I heard my own words. It was curious how I spoke of whatever it was, physical or spiritual or both, that had stood in the way of my mother becoming a drunk like my father; how I spoke as if it were a failing, a shortcoming, a disability. The words came readily, easily:
couldn’t handle it.
How much more fittingly would they describe those who succumbed. It was drunks like me who couldn’t handle it.

“My mom drinks a lot,” she said.

I began to wash the dishes. She followed me into the kitchen.

“How old is your mother?”

“Forty-seven. No. Forty-eight.”

At least her mother wasn’t young enough to be my daughter.

“Let me do that,” she said.

“You’re the guest,” I said. “What’s the good of being a guest if you have to wash dishes? Thanks, babe, but no.”

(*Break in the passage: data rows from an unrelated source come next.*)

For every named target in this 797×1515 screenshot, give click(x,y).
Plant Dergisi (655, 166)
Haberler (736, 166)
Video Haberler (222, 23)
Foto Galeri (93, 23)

I thought of her legs. I thought of her ponytail in my fist. I thought of the taste of her. I thought of her tongue on that vein that twitched and throbbed. I thought of her stringent warmth entering my mouth, trickling down my throat. I thought of what ran in the veins of gods and goddesses.

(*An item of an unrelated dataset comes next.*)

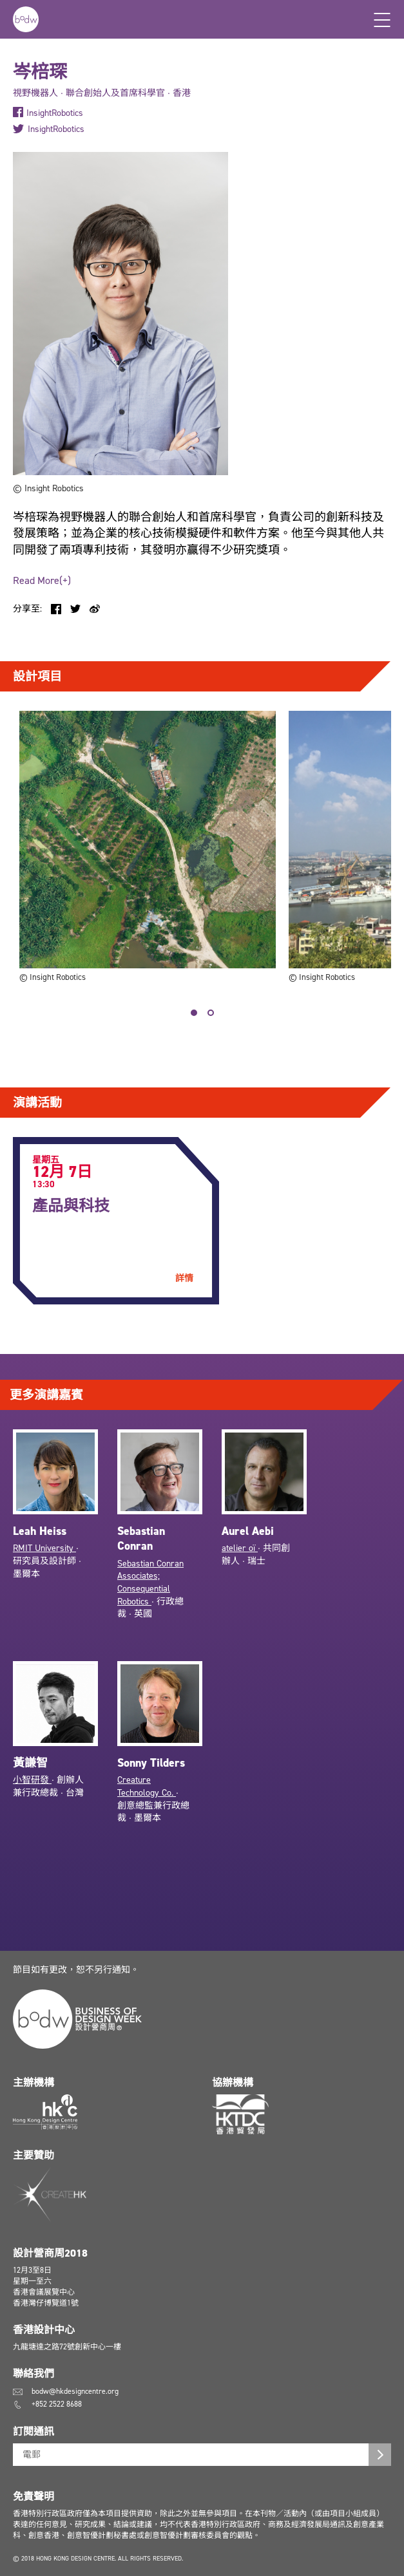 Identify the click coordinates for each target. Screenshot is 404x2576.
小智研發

“But sweeter to live for ever; sweeter to live ever youthful like the Gods, who have ichor in their veins; ichor which gives life and youth and joy…”

I shut off the faucet and turned around. She was reading some lines of poetry that were held by a magnet to the side of my refrigerator. I knew that she would ask me about them. I embraced her from behind, put one hand over her mouth and the other on her belly. I pressed her to me. Her buttocks felt good against me. I kissed the downy little hairs and skin on the back of her neck and slid my hand down the front of her pants, feeling her silky panties and, through them, the tussock beneath. I worked my hand farther, and she squeezed it with her thighs. I could feel hot breath from her nostrils on my fingers. She began to nibble and lick at them with darts of her tongue. I unbuttoned and unzipped her pants, moved my hand into her panties, then into her. I peered over her shoulder down the front of her sweater to the hidden flesh and shadow of her breasts in white lace, and farther, to the movement of my hand in her open pants.

She lay naked in my bed, her lower lip between her teeth, her legs spread, her eyes probing mine. Her labia were swollen and
wet, rosy pink and glistening. I slipped the head of my cock, no more, into her and dallied a bit. She let loose her lip and breathed from deep within. I dimmed the light, grasped her hips, laid my head between her legs and stared at her hand on herself in the obscuring dark. I ran my fingers, then my tongue along the inside of her upper right thigh, which was unmarked, very close to the scent of her and the muffled accelerating sound of her hand. I opened my mouth, and I sank my teeth and tore. She exhaled with violence, like an ecstasy of storm wind through trees.